Are Electric Cars Really Better For The Environment?
And what’s so bad about petrol and diesel anyway?
Have you ever wondered why there’s no exhaust on electric vehicles?
The exhaust acts as a channel for the toxic gasses to leave the engine and enter the atmosphere, these gasses include Carbon Dioxide, Nitrogen Oxide and Nitrogen Monoxide. These gasses are created through the burning of fossil fuels and come from more than just cars. They also come from:
- Natural sources (Volcanos and lightning)
- Other mobile sources (Busses, motorcycles, airoplanes etc.)
- Factories, power plants, sewage treatment centres etc.
As there is no exhaust on electric vehicles, there are no harmful gasses leaving the engine (zero emissions). Electric vehicles to not depend on an ignition to drive, like petrol and diesel, they run purely on an electric motor powered by the battery that turns the wheels. This however means that the only pollution produced by your vehicle is the amount created when charging your batteries. But, it’s a lot less when compared to the amount produced by petrol/diesel vehicles.
Why Are Electric Cars Better for The Environment?
The gasses produced by petrol and diesel engines are harmful to humans, they can help worsen or cause asthma and contribute to the development of multiple respiratory and cardio-vascular illnesses and diseases. Electric vehicles are helping to keep the air cleaner for people and animals on Earth, especially in places such as cities where the pollution can be the worst.

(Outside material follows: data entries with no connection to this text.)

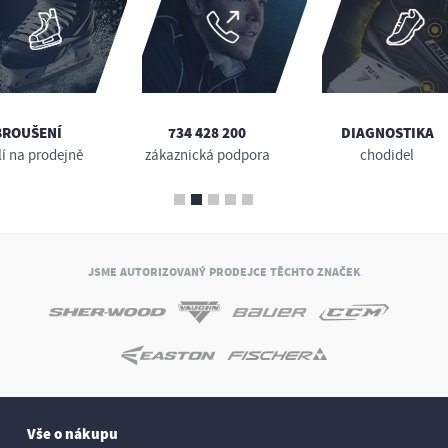
BROUŠENÍ
734 428 200
DIAGNOSTIKA
lí na prodejně
zákaznická podpora
chodidel
JSME AUTORIZOVANÝ PRODEJCE TĚCHTO ZNAČEK
Vše o nákupu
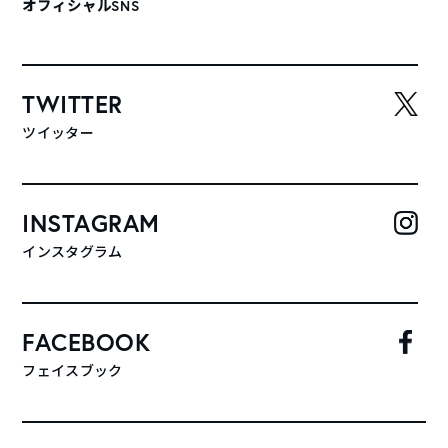
オフィシャルSNS
TWITTER
ツイッター
INSTAGRAM
インスタグラム
FACEBOOK
フェイスブック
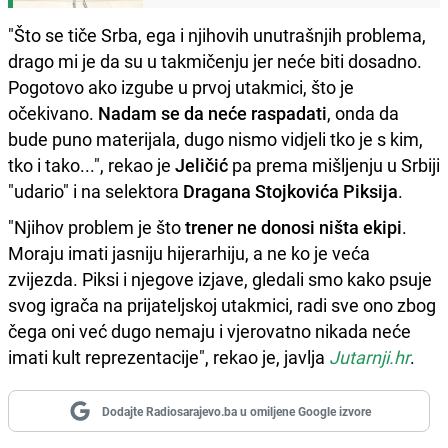
"Što se tiče Srba, ega i njihovih unutrašnjih problema,
drago mi je da su u takmičenju jer neće biti dosadno.
Pogotovo ako izgube u prvoj utakmici, što je
očekivano.
Nadam se da neće raspadati
, onda da
bude puno materijala, dugo nismo vidjeli tko je s kim,
tko i tako...", rekao je
Jeličić
pa prema mišljenju u Srbiji
"udario" i na selektora
Dragana Stojkovića Piksija
.
"Njihov problem je što
trener ne donosi ništa ekipi
.
Moraju imati jasniju hijerarhiju, a ne ko je veća
zvijezda. Piksi i njegove izjave, gledali smo kako psuje
svog igrača na prijateljskoj utakmici, radi sve ono zbog
čega oni već dugo nemaju i vjerovatno nikada neće
imati kult reprezentacije", rekao je, javlja
Jutarnji.hr
.
Dodajte Radiosarajevo.ba u omiljene Google izvore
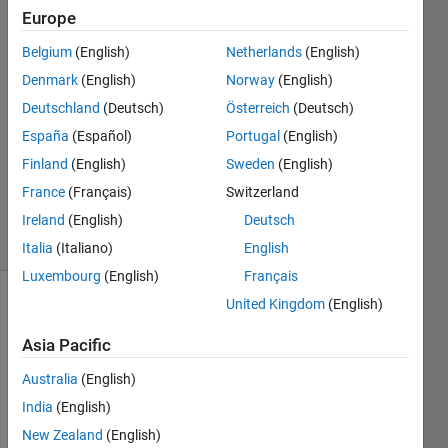
Europe
ichiro
obayashi
Belgium
(English)
Netherlands
(English)
29 Jun
Denmark
(English)
Norway
(English)
2017
1 Answer
Deutschland
(Deutsch)
Österreich
(Deutsch)
Answer
España
(Español)
Portugal
(English)
Accepted
Finland
(English)
Sweden
(English)
Updated
France
(Français)
Switzerland
30 Jun 2017
3 Views
Ireland
(English)
Deutsch
(30 days)
Italia
(Italiano)
English
Luxembourg
(English)
Français
United Kingdom
(English)
Asia Pacific
Australia
(English)
India
(English)
特異
値分
New Zealand
(English)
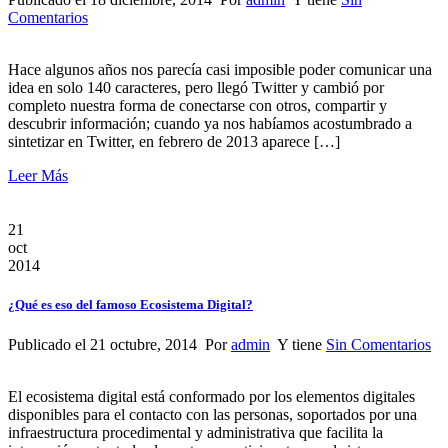
Comentarios
Hace algunos años nos parecía casi imposible poder comunicar una
idea en solo 140 caracteres, pero llegó Twitter y cambió por
completo nuestra forma de conectarse con otros, compartir y
descubrir información; cuando ya nos habíamos acostumbrado a
sintetizar en Twitter, en febrero de 2013 aparece […]
Leer Más
21
oct
2014
¿Qué es eso del famoso Ecosistema Digital?
Publicado el 21 octubre, 2014 Por
admin
Y tiene
Sin Comentarios
El ecosistema digital está conformado por los elementos digitales
disponibles para el contacto con las personas, soportados por una
infraestructura procedimental y administrativa que facilita la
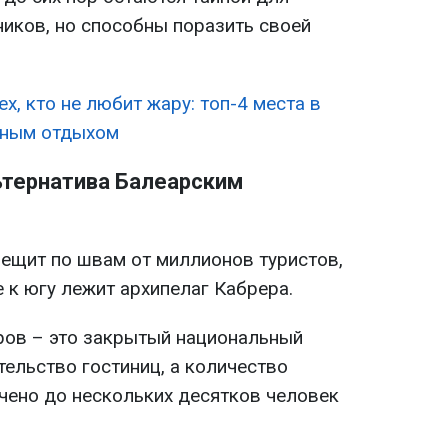
иков, но способны поразить своей
ех, кто не любит жару: топ-4 места в
дным отдыхом
льтернатива Балеарским
ещит по швам от миллионов туристов,
е к югу лежит архипелаг Кабрера.
ров – это закрытый национальный
тельство гостиниц, а количество
ичено до нескольких десятков человек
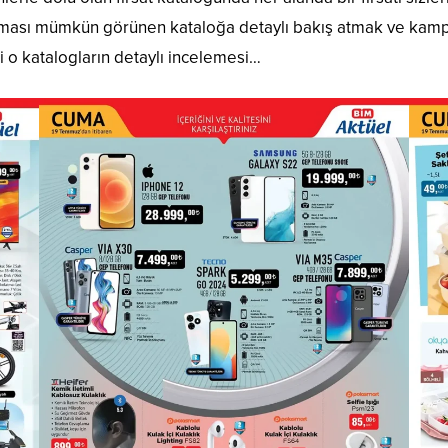
ulması mümkün görünen kataloğa detaylı bakış atmak ve kam
i o katalogların detaylı incelemesi…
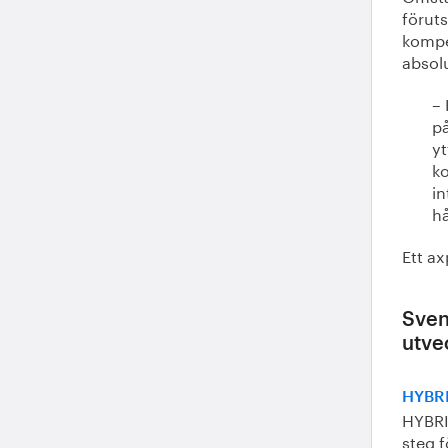
föruts
kompe
absolu
– 
på
yt
ko
in
hå
Ett ax
Sven
utve
HYBRIT
HYBRI
steg f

Some electric vehicles now have ways of replenishing charge back into your battery when driving and stopping, this then prevents you from burning fossil fuels to charge your battery back up. Although currently a small amount is replaced, constantly advancing technology could see a change to this in future years to come.
When toxic emissions are released into the atmosphere they can mix and react with water and oxygen to create clouds that drop acid rain, the acid can fall into water supplies and even travel through soil. This can kill water life, plants and even animals with habitats around the water.
Carbon Dioxide, and other greenhouse gasses, trap heat in the Earth’s atmosphere causing a worldwide temperature rise (global warming), a global temperature increase of 0.9 degrees celcius has been slowly amplifying the melting rate in the North and South poles since 1906.
Melting ice has led to the deaths of wild species such as polar bears and penguins due to their homes vanishing, as well as this, the global sea levels are rising and are increasing in speed year by year.